I have a follow-up question.
I tried to calculate the Hessian matrix for each row in a batch.
This is the code. This code calculates diagonal vector of the Hessian matrix w.r.t. input.
The function is a simple fully connected network.
# pytorch
import torch
import torch.nn as nn
def pth_jacobian(y, x, create_graph = False):
"""
reference: https://gist.github.com/apaszke/226abdf867c4e9d6698bd198f3b45fb7
"""
jac = []
flat_y = y.reshape(-1)
grad_y = torch.zeros_like(flat_y)
grad_y = torch.zeros_like(flat_y)
for i in range(len(flat_y)):
grad_y[i] = 1.
grad_x, = torch.autograd.grad(flat_y, x, grad_y, retain_graph=True, create_graph=create_graph)
grad_x = grad_x.reshape(x.shape)
jac.append(grad_x.reshape(x.shape))
grad_y[i] = 0.
return torch.stack(jac, axis = 0).reshape(y.shape + x.shape)
def pth_hessian(y, x):
return pth_jacobian(pth_jacobian(y, x, create_graph = True), x)
def pth_hessian_with_loop(y, x):
Hs = []
batch_size = y.size(0)
for i in range(batch_size):
H = pth_jacobian(pth_jacobian(y[i], x[i], create_graph = True), x)

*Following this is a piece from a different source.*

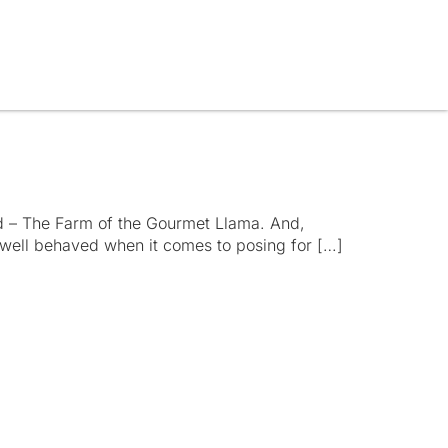
d – The Farm of the Gourmet Llama. And,
y well behaved when it comes to posing for […]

return torch.stack(H, axis=0)
def pth_hessian_diag(y, x):
H = pth_hessian(y, x)
batch_size = y.size(0)
diag_vec = []
for i in range(batch_size):
diag_vec.append(H[i, :, i, :, i, :])
diag = torch.stack(diag_vec, dim = 0)
x_dim = x.size(1)
diag_vec = []
for i in range(x_dim):
diag_vec.append(diag[:,:,i,i])
diag = torch.stack(diag_vec,dim=-1)
return diag
class FC(nn.Module):
def __init__(self, nc_in, nc_out, num_channels):
super().__init__()
if not isinstance(num_channels, list):
num_channels = [num_channels]
modules = []
self.nc_in = nc_in
self.nc_out = nc_out
for nc in num_channels:
modules.append(nn.Linear(nc_in, nc))
modules.append(nn.Sigmoid())
nc_in = nc
modules.append(nn.Linear(nc_in, nc_out))
modules.append(nn.Sigmoid())
self.net = nn.Sequential(*modules)
def forward(self, x):
return self.net(x)
def main():
batch_size = 8
print("Batch size: ", batch_size)
# pytorch main
print("Run pytorch")
x = torch.rand(batch_size, 3).requires_grad_(True).to("cuda:0")
torch_net = FC(3, 1, [256]).to("cuda:0")
y = torch_net(x) ** 1 # trick: https://discuss.pytorch.org/t/hessian-of-output-with-respect-to-inputs/60668/10
start = torch.cuda.Event(enable_timing=True)
end = torch.cuda.Event(enable_timing=True)
start.record()
#torch_hd = pth_hessian_diag(y, x)
torch_hd = pth_hessian_with_loop(y, x)
end.record()
if __name__=="__main__":
main()
But then, I encountered this error.
Batch size: 8
Run pytorch
Traceback (most recent call last):
File "test.py", line 97, in <module>
main()
File "test.py", line 93, in main
torch_hd = pth_hessian_with_loop(y, x)
File "test.py", line 32, in pth_hessian_with_loop
H = pth_jacobian(pth_jacobian(y[i], x[i], create_graph = True), x)
File "test.py", line 18, in pth_jacobian
grad_x, = torch.autograd.grad(flat_y, x, grad_y, retain_graph=True, create_graph=create_graph)
File "(removed)/python3.6/site-packages/torch/autograd/__init__.py", line 192, in grad
inputs, allow_unused)
RuntimeError: One of the differentiated Tensors appears to not have been used in the graph. Set allow_unused=True if this is the desired behavior.
I guess it is not possible to calculate the gradient of just part of a tensor. Am I right?